That’s why I love hip hop.
Eddie: I buy that too, but I strongly feel this way... We have to be cognizant and respectful of the people and cultures we take from, and America is a place where we co-opt the shit out of everything and there's no easier place to do it than food. It IS taking whether people want to admit it or not. You and I both know that people frequently call Empellon the best Mexican in the city and that’s the message we’ve sent.
Francis: Sure, but that's another thing—we're simplistic when we talk about "good" food. Yes, some people just want to call Empellon the "best" Mexican food in the city. But that's goofy, because, well, what KIND of Mexican food are you talking about? Like there's only one kind of Mexican food and you can grade it good, better, best? We need to think about what we say. We need to use our heads for more than a hat rack.
Eddie: YES! More than a hat rack! But if it were up to the publications, the market would agree that Empellon is the champ. You could easily see Stupak getting nominated for a James Beard award but not someone from the Red Hook Ballfields. It’s just like Joe Frazier when Ali was in jail, everyone knows who the real champ is: the people from the Ballfields, but like Frazier, I don’t blame Stupak. It’s not his fault. There is a larger systemic class problem. We are a society that praises the student with no regard or respect for the master.
Francis: CONFUCIOUS AIN'T NEVER COME HERE.

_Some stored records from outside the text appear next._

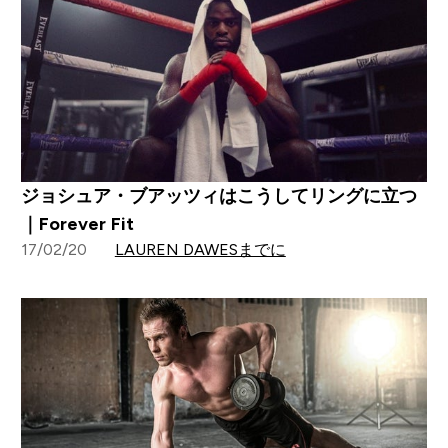
ジョシュア・ブアッツィはこうしてリングに立つ
｜Forever Fit
17/02/20
LAUREN DAWESまでに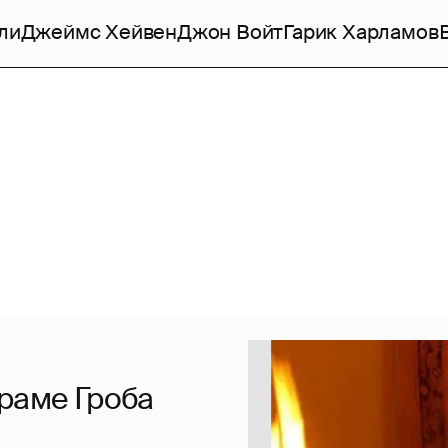
ли
Джеймс Хейвен
Джон Войт
Гарик Харламов
раме Гроба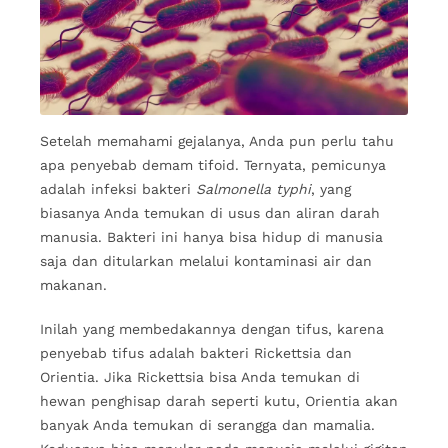
Setelah memahami gejalanya, Anda pun perlu tahu
apa penyebab demam tifoid. Ternyata, pemicunya
adalah infeksi bakteri
Salmonella typhi
, yang
biasanya Anda temukan di usus dan aliran darah
manusia. Bakteri ini hanya bisa hidup di manusia
saja dan ditularkan melalui kontaminasi air dan
makanan.
Inilah yang membedakannya dengan tifus, karena
penyebab tifus adalah bakteri Rickettsia dan
Orientia. Jika Rickettsia bisa Anda temukan di
hewan penghisap darah seperti kutu, Orientia akan
banyak Anda temukan di serangga dan mamalia.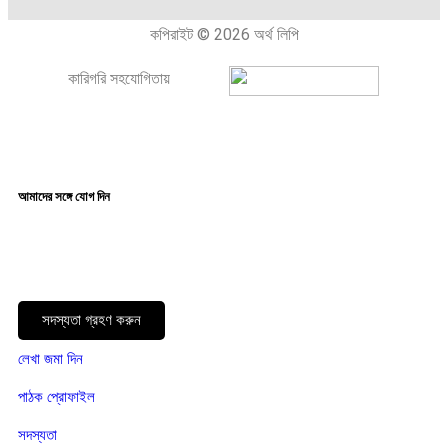
কপিরাইট © 2026 অর্থ লিপি
কারিগরি সহযোগিতায়
আমাদের সঙ্গে যোগ দিন
সদস্যতা গ্রহণ করুন
লেখা জমা দিন
পাঠক প্রোফাইল
সদস্যতা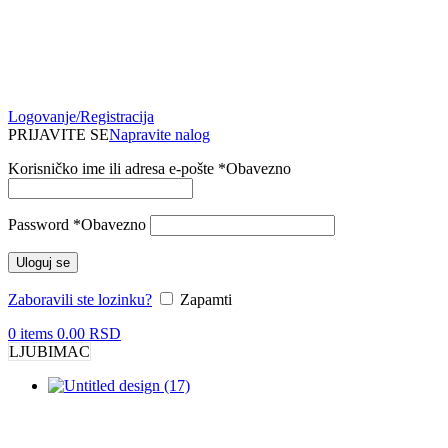
Logovanje/Registracija
PRIJAVITE SE
Napravite nalog
Korisničko ime ili adresa e-pošte
*
Obavezno
Password
*
Obavezno
Uloguj se
Zaboravili ste lozinku?
Zapamti
0
items
0.00
RSD
LJUBIMAC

Eddie: As much as I hate Confucius, there should be a level of respect and tribute paid for the people who schooled you.
Francis: Hahaha
Eddie: I wish that Americans didn't have the need to cut off the narrative from the motherland and butcher our culture into components for a tasting menu. You can be successful like Xi’an Famous Foodsor Baohaus serving largely unadultered food that is true to the pantry and palate with better messaging. Now, the discerning reader could say “Eddie, you love hip hop, that was the biggest commodifier.” Yes! But that’s why I love hip hop.
Immigrants bring their culture with them, but it doesn’t make it all the way, frozen intact, when they settle here.
It was the only moment I’ve seen in my lifetime where the villagers took the Man’s tools and proved Audre Lorde wrong. You CAN dismantle the Master’s House with the Master’s Tools, DJ Kool Herc showed us that.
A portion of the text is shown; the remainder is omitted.